Патриотизм — это феномен психологический, он часто является ответом на некий травмирующий опыт, имеет психотерапевтический эффект.
Но не лучшим образом обстояли дела и с позитивной пропагандой — героизацией русских воинов. Созданные образы оказывались приторными. Синодальная церковь, являвшаяся придатком государственного аппарата, вносила свою лепту в дело пропаганды войны. Военное духовенство проводило работу с солдатами, интерпретируя катехизис Филарета таким образом, что заповедь «не убий» временно отменялась не только по отношению к внешнему врагу, но и внутреннему. Параллельно милитаризации официальной церкви и распространению усталости от войны в народе росла популярность христианских учений, сект, которые сохраняли пацифистские, антивоенные позиции. Рядовые солдаты делали выводы, что война не может быть от Бога, а только от дьявола, а раз священники ее поддерживают, то они сами служат Антихристу.
Тем не менее солдату нужна была вера. Одним из феноменов стала окопная религиозность — вариант народного христианства. В солдатской массе ходили слухи о чудесных явлениях Богородицы, о мистическом белом генерале, которые не только благословляли на подвиги, но и помогали во время сражений. Экстремальные времена приводят к перенапряжению психических сил и требуют некого выхода эмоций. Часто это сопровождается коллективными галлюцинациями. Одним из самых известных случаев, описанных психиатрами-современниками, стало «видение под Августовым». Народные умельцы принялись писать неканонические иконы явления Августовской Божией Матери. Их популярность была столь высока, что Синод был вынужден в 1916 году официально признать это видение и тем самым принять окопную религиозность.
Тем не менее позиция церкви за годы войны, ее слияние с государственным пропагандистским механизмом привели к тому, что Февральская революция 1917 года отчасти окрасилась в антиклерикальные цвета, появился образ черносотенного попа-пулеметчика, убивающего простой народ.
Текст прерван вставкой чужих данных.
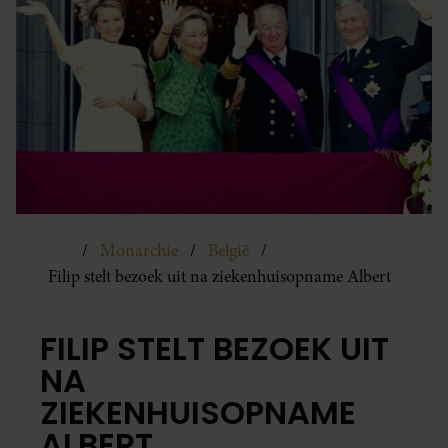
Monarchie
België
Filip stelt bezoek uit na ziekenhuisopname Albert
FILIP STELT BEZOEK UIT
NA
ZIEKENHUISOPNAME
ALBERT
Национальная обида, национальная гордость, национальный стыд — откуда берутся эти эмоции и почему люди склонны их испытывать? Почему патриот чувствителен и обидчив?
Патриотизм — это феномен психологический, он часто является ответом на некий травмирующий опыт, имеет психотерапевтический эффект. В ряде случаев разные патриотизмы демонстрируют разные стадии принятия стрессовой ситуации — отрицание, гнев, торг, депрессию, принятие. Вероятно, именно на стадии отрицания человеку свойственно особо болезненное реагирование на отличную от своей позицию. Тем более это связано с тем, когда чувство гордости должно быть заменено на чувство стыда. Литератор Василий Боткин — старший брат известного врача — придерживался шовинистического принципа, сформулированного подвыпившим американским офицером Стивеном Декатуром: «Права или нет, это моя страна!». Современники отмечали, что Боткин гнал от себя всякую мысль, способную поколебать его хорошее расположение духа, и начинал шипеть на людей, которые пытались подвергнуть критике его позицию. Эта стадия обиды опасна особенно активным и агрессивным конструированием образов внешних и внутренних врагов. В свое время писатель Глеб Успенский опубликовал статью «Мы», в которой подверг критике патриотическую «русскую идею», которая, будучи зациклена на борьбе со злом, утратила чувство добра, «обеспощадив сердце патриота». Внутренняя противоречивость феномена патриотизма, множественность его интерпретаций поднимают вопрос: не стоит ли сегодня отказаться от этого термина, заменив его на «гражданскую ответственность и сознательность»?